Eran las ocho de la mañana cuando el bachiller Rangel le impartió sus instrucciones a los empleados del Degredo y aprovechó para comentarle a su jefe, el doctor Gómez Peraza sobre la compra de algunas cosas indispensables, sublimado, escobas, cepillos de mano y cepillos largos de cerda firme, bastante papel, engrudo y todo el azufre que puedan reunir en la Guaira y en Maiquetía. La lucha para desinfectar unos tugurios infames era a fondo pues estaban convencidos de que eran los principales focos de infección. En la lavandería están preparando pailas y leña para desinfectar la ropa de cama.  Rosendo escuchó complacido el despliegue energético de Rafael.

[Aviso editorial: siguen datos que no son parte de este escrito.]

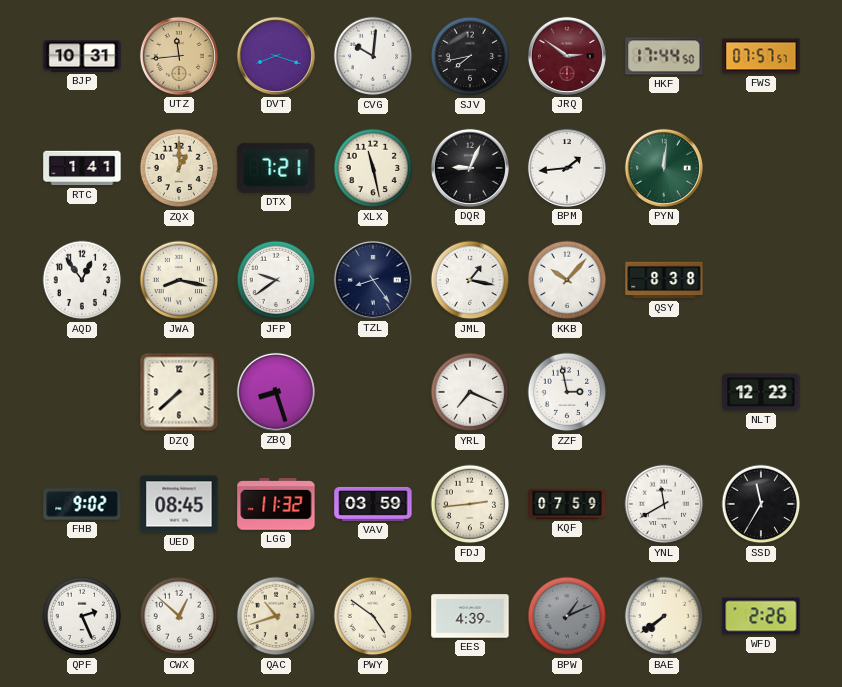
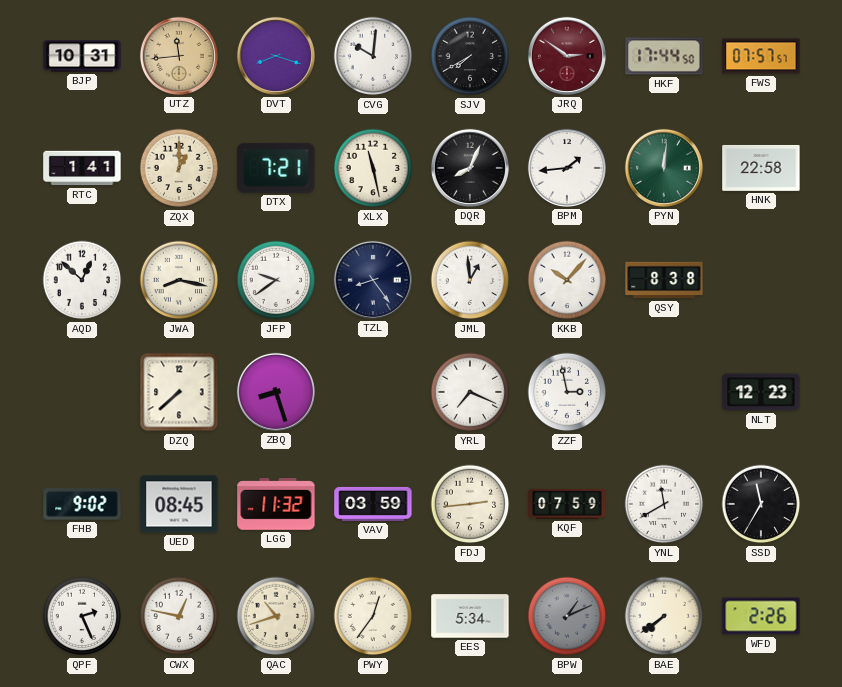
SJV: 7:43 -> 7:40
DQR: 9:04 -> 8:04
HNK: none -> 22:58
AQD: 12:54 -> 12:52
JML: 1:17 -> 12:59
CWX: 12:52 -> 12:47
PWY: 4:51 -> 12:36
EES: 4:39 -> 5:34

En la madrugada del viernes santo, brillan las lozas del piso en la improvisada sala de los apestados. Los contagiosos descansan bañados por chorros de luz espectral. La luna de un viernes santo madruga esplendorosa. Bajo las sábanas blancas los cuerpos de los enfermos lucen fosforescentes, cubiertos por raudales de luz serena que penetra por las ventanas abiertas hacia los copudos geranios, los nardos y las enredaderas de trinitarias. Toda la noche ha sido salpicado el jardín por un polvillo luminoso, transformado ahora en chispas de azul índigo y de cadmio perla hasta cubrir granulado las figuras escuálidas de los enfermos.  Opalinas crisálidas de dolor laten envueltas en capullos de hilo amarillento. Juancho con sus ojos abiertos totalmente, contempla los matices del reflejo lunar sobre el liencillo que lo cubre.  Se le antoja que su mortaja es el raído velamen de un viejo galeón al pairo, él quisiera soñarlo bergantín, raudo velero singlando entre flamígeras turmalinas en un mar que pespuntea carneritos sobre el añil verdeante. Martina y él a ratos suspendidos y luego hendiendo el azul inmenso de cama oceánica, bajo el cielo pulverizado de constelaciones brillantes, desde más allá de la luna... Con la reverberación nocturnal se crean valles, quebradas y vertientes, hay ríos y cascadas en las cordilleras de lienzo naciendo desde sus pies, con sombras de montes, de cañadas, con desfiladeros y abruptas hondonadas...  Súbitamente cruza una estrella fugaz el firmamento, roja como una llama incandescente y desaparece en el extremo de la ventana. ¡Un augurio!  Sin duda...  Por primera vez en muchos días se atreve a pensar que saldrá con vida del atolladero donde sin querer venía estando enlazado con la muerte, en una especie de conciliábulo interminable, por obra y gracia de la peste bubónica.